De maand maart liet een lagedrukgebied zien bij de Azoren, waar normaal een hogedrukgebied ligt, met uitlopers naar Azië (Figuur 2 linksboven). Van IJsland tot de Noordpool was de luchtdruk hoog, terwijl daar normaal een lagedrukgebied ligt. Dit leverde de laagste waarde van de Arctische Oscillatie Index voor maart op sinds 1950. Deze index beschrijft het verschil in luchtdruk tussen de noordpool en de gebieden er om heen. Door de omkering van de normale drukverdeling werd de gewoonlijk overheersende westenwind in ons deel van de wereld vervangen door aanhoudende oostenwind, die koude lucht uit Siberië aanvoerde. De eerste helft van april had een soortgelijk stromingspatroon, maar de tweede heldt juist het omgekeerde: een sterkere westenwind. Netto leverde dat weinig afwijkingen van normaal op. De koude werd deze maand veroorzaakt door de Noordzee en Oostzee, die in de koudeperiode sterk afgekoeld waren, zie figuur 2 onder en het maandoverzicht april voor Nederland
De kou in Noord Europa was niet representatief voor de wereldgemiddelde temperatuur boven land. Zoals Figuur 2b laat zien werden de koudere gebieden gecompenseerd door warmere gebieden waar de wind juist uit warmere richtingen kwam. Netto had het patroon weinig invloed op de wereldgemiddelde temperatuur. De wereldgemiddelde landtemperatuur was in 2013 juist de op een na hoogste voor maart sinds het begin van de metingen in 1880 (Figuur 3). April was juist wat kouder door de koude maand in midden Canada en Alaska.

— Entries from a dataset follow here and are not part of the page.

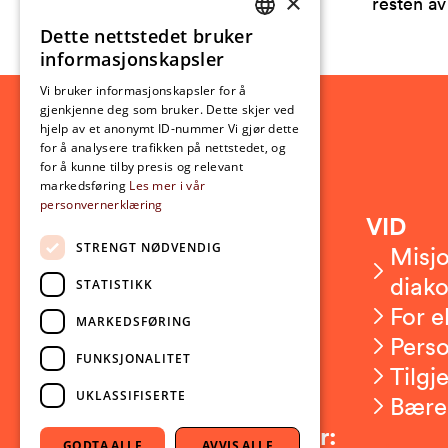
×
resten av
Dette nettstedet bruker
NORWEGIAN
informasjonskapsler
ENGLISH
Vi bruker informasjonskapsler for å
gjenkjenne deg som bruker. Dette skjer ved
hjelp av et anonymt ID-nummer Vi gjør dette
for å analysere trafikken på nettstedet, og
for å kunne tilby presis og relevant
markedsføring
Les mer i vår
personvernerklæring
Kontakt
VID
STRENGT NØDVENDIG
Kontakt oss
Misjo
Om VID
diako
STATISTIKK
Ansatte
For e
MARKEDSFØRING
Presserom
Pers
FUNKSJONALITET
Sikkerhet og beredskap
Tilgj
UKLASSIFISERTE
Bære
Følg oss på sosiale medier:
GODTA ALLE
AVVIS ALLE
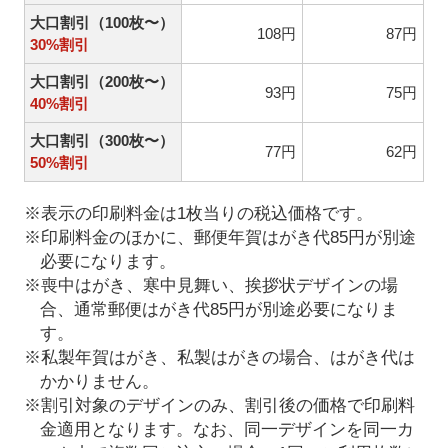
大口割引（100枚〜）
108円
87円
30%割引
大口割引（200枚〜）
93円
75円
40%割引
大口割引（300枚〜）
77円
62円
50%割引
※表示の印刷料金は1枚当りの税込価格です。
※印刷料金のほかに、郵便年賀はがき代85円が別途
必要になります。
※喪中はがき、寒中見舞い、挨拶状デザインの場
合、通常郵便はがき代85円が別途必要になりま
す。
※私製年賀はがき、私製はがきの場合、はがき代は
かかりません。
※割引対象のデザインのみ、割引後の価格で印刷料
金適用となります。なお、同一デザインを同一カ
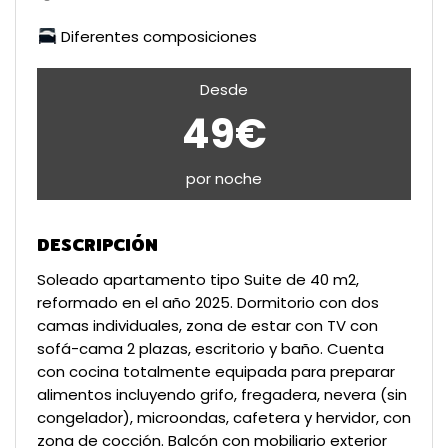
Diferentes composiciones
Desde
49€
por noche
DESCRIPCIÓN
Soleado apartamento tipo Suite de 40 m2,
reformado en el año 2025. Dormitorio con dos
camas individuales, zona de estar con TV con
sofá-cama 2 plazas, escritorio y baño. Cuenta
con cocina totalmente equipada para preparar
alimentos incluyendo grifo, fregadera, nevera (sin
congelador), microondas, cafetera y hervidor, con
zona de cocción. Balcón con mobiliario exterior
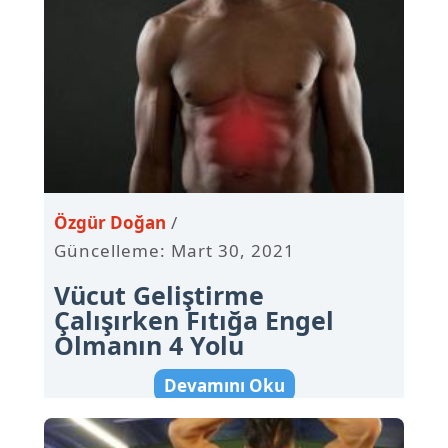
Özgür Doğan
Güncelleme: Mart 30, 2021
Vücut Geliştirme
Çalışırken Fıtığa Engel
Olmanın 4 Yolu
Devamını Oku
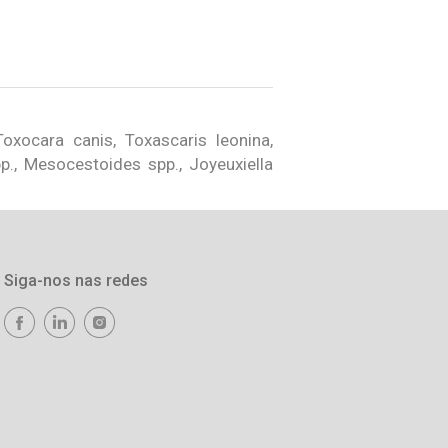
xocara canis, Toxascaris leonina,
p., Mesocestoides spp., Joyeuxiella
Siga-nos nas redes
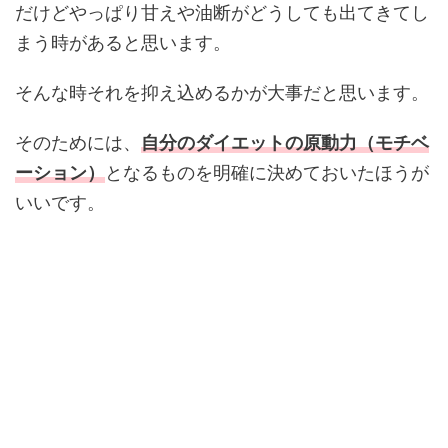
だけどやっぱり甘えや油断がどうしても出てきてし
まう時があると思います。
そんな時それを抑え込めるかが大事だと思います。
そのためには、
自分のダイエットの原動力（モチベ
ーション）
となるものを明確に決めておいたほうが
いいです。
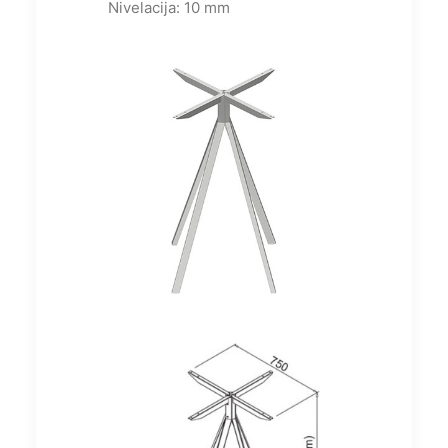
Nivelacija: 10 mm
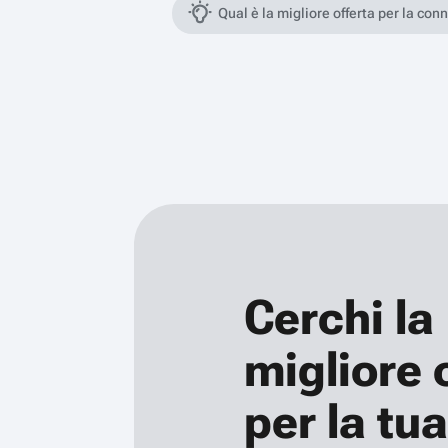
Qual è la migliore offerta per la con
Cerchi la
migliore 
per la tua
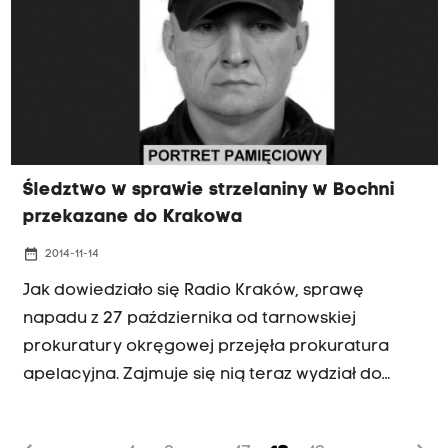
Śledztwo w sprawie strzelaniny w Bochni
przekazane do Krakowa
date_range
2014-11-14
Jak dowiedziało się Radio Kraków, sprawę
napadu z 27 października od tarnowskiej
prokuratury okręgowej przejęła prokuratura
apelacyjna. Zajmuje się nią teraz wydział do
spraw przestępczości zorganizowanej i korupcji
- przyznał rzecznik prokuratury apelacyjnej Piotr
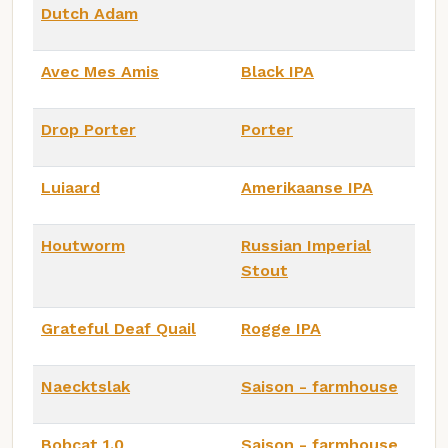
Dutch Adam
Avec Mes Amis
Black IPA
Drop Porter
Porter
Luiaard
Amerikaanse IPA
Houtworm
Russian Imperial
Stout
Grateful Deaf Quail
Rogge IPA
Naecktslak
Saison - farmhouse
Bobcat 1.0
Saison - farmhouse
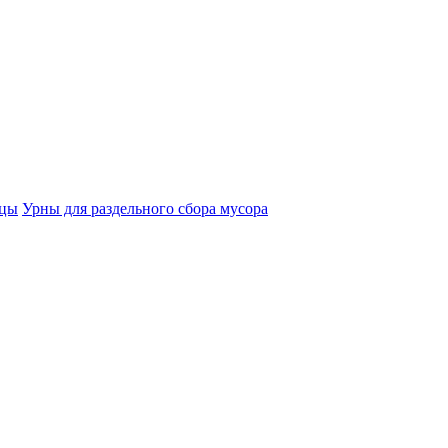
ицы
Урны для раздельного сбора мусора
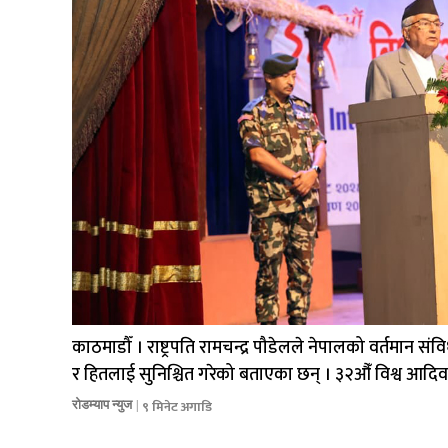
काठमाडौँ । राष्ट्रपति रामचन्द्र पौडेलले नेपालको वर्तमा
र हितलाई सुनिश्चित गरेको बताएका छन् । ३२औँ विश्व आदि
९ मिनेट अगाडि
रोडम्याप न्युज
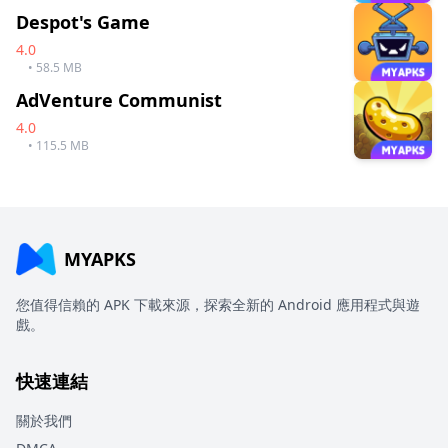
Despot's Game
4.0
• 58.5 MB
AdVenture Communist
4.0
• 115.5 MB
MYAPKS
您值得信賴的 APK 下載來源，探索全新的 Android 應用程式與遊
戲。
快速連結
關於我們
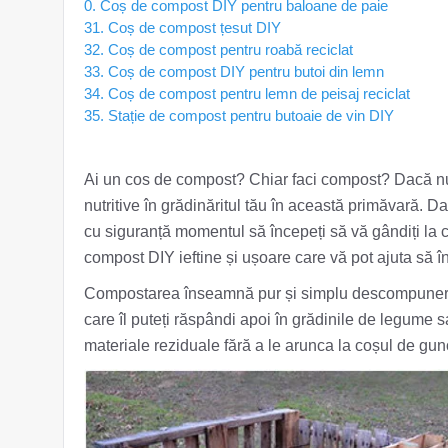
0. Coș de compost DIY pentru baloane de paie
31. Coș de compost țesut DIY
32. Coș de compost pentru roabă reciclat
33. Coș de compost DIY pentru butoi din lemn
34. Coș de compost pentru lemn de peisaj reciclat
35. Stație de compost pentru butoaie de vin DIY
Ai un cos de compost? Chiar faci compost? Dacă n
nutritive în grădinăritul tău în această primăvară. 
cu siguranță momentul să începeți să vă gândiți la c
compost DIY ieftine și ușoare care vă pot ajuta să î
Compostarea înseamnă pur și simplu descompunerea m
care îl puteți răspândi apoi în grădinile de legume 
materiale reziduale fără a le arunca la coșul de guno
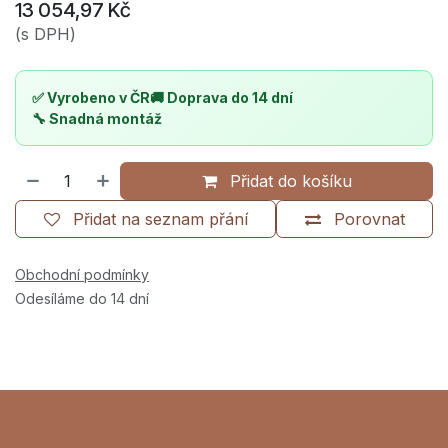
13 054,97
Kč
(s DPH)
✅ Vyrobeno v ČR
🚚 Doprava do 14 dní
🔧 Snadná montáž
Přidat do košíku
Přidat na seznam přání
Porovnat
Obchodní podmínky
Odesíláme do 14 dní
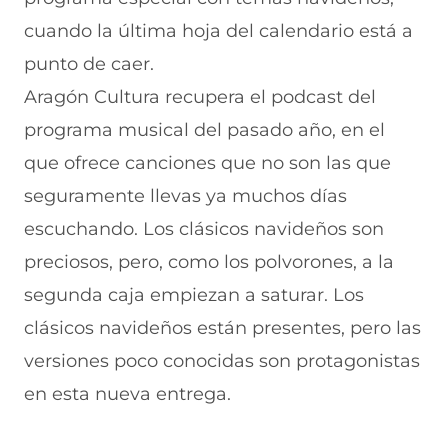
F
r
r
r
r
a
W
X
T
E
cuando la última hoja del calendario está a
c
h
(
e
m
e
a
s
l
a
punto de caer.
b
t
e
e
i
Aragón Cultura recupera el podcast del
o
s
a
g
l
o
A
b
r
(
programa musical del pasado año, en el
k
p
r
a
s
(
p
e
m
e
que ofrece canciones que no son las que
s
(
e
(
a
e
s
n
s
b
seguramente llevas ya muchos días
a
e
u
e
r
escuchando. Los clásicos navideños son
b
a
n
a
e
r
b
a
b
e
preciosos, pero, como los polvorones, a la
e
r
n
r
n
e
e
u
e
u
segunda caja empiezan a saturar. Los
n
e
e
e
n
clásicos navideños están presentes, pero las
u
n
v
n
a
n
u
a
u
n
versiones poco conocidas son protagonistas
a
n
v
n
u
n
a
e
a
e
en esta nueva entrega.
u
n
n
n
v
e
u
t
u
a
v
e
a
e
v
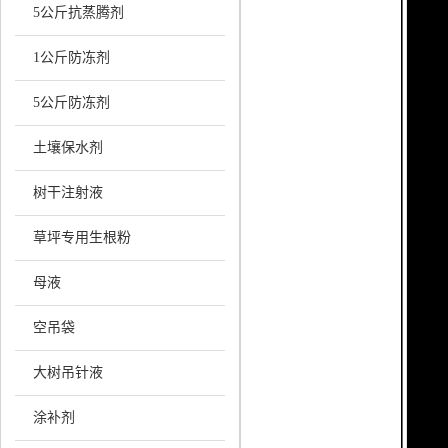
5公斤抗蒸腾剂
1公斤防冻剂
5公斤防冻剂
土壤保水剂
树干注射液
草坪专用生根粉
母液
空吊袋
大树吊针液
涂补剂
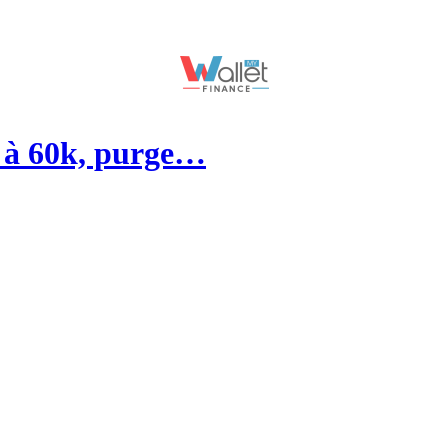
n à 60k, purge…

Bij een extreme weergebeurtenis als het koude voorjaar van 2013 wordt uiteraard gezocht naar mogelijke oorzaken, vooral een mogelijk verband met klimaatverandering. De oostelijke stroming in maart is het tegenovergestelde wat klimaatmodellen voor een veranderend klimaat berekeningen: die laten juist een tendens naar meer westenwind zien. Ook de langjarige trend in de waarnemingen vanaf 1950 tot nu laat een afname van dit soort situaties zien. Het is dus niet een simpel gevolg van klimaatverandering.
Er zijn ook artikelen die stellen dat het smelten van het zeeijs in het Noordpoolgebied voor meer van dergelijke koud-weer situaties zal leiden. We vinden echter twee problemen met deze verklaring. We kunnen deze resultaten niet bevestigen in de waarnemingen of in klimaatmodellen. Verder was de hoeveelheid zeeijs in maart bijna normaal ten opzichte van 1981-2010, zie figuur 4, en kan dit het weer in het voorjaar dus niet beïnvloed hebben.
Voorlopig houden we het er dus op dat dit abnormale weerpatroon puur door het toeval veroorzaakt werd. Het weer is nu eenmaal heel grillig.
Het koude en droge weer van het voorjaar 2013 is in eerste instantie veroorzaakt door een omkering van de luchtdrukverdeling boven de Atlantische Oceaan en Europa. Hierdoor werd van februari tot half april met een aanhoudende oostenwind koude lucht uit Siberië naar Noord Europa aangevoerd. De koudere gebieden op de kaart werden door zachtere gecompenseerd, zodat er geen effect zichtbaar was op de wereldgemiddelde landtemperatuur. De oorzaken van de abnormale luchtdrukverdeling zijn niet bekend. Een simpel verband met de klimaatverandering of afname van zeeijs is niet te geven. Voorlopig schrijven we het aan het toeval toe. In de tweede helft van april en mei was het aan de kusten van de Noordzee en Oostzee nog wat kouder door het koude zeewater.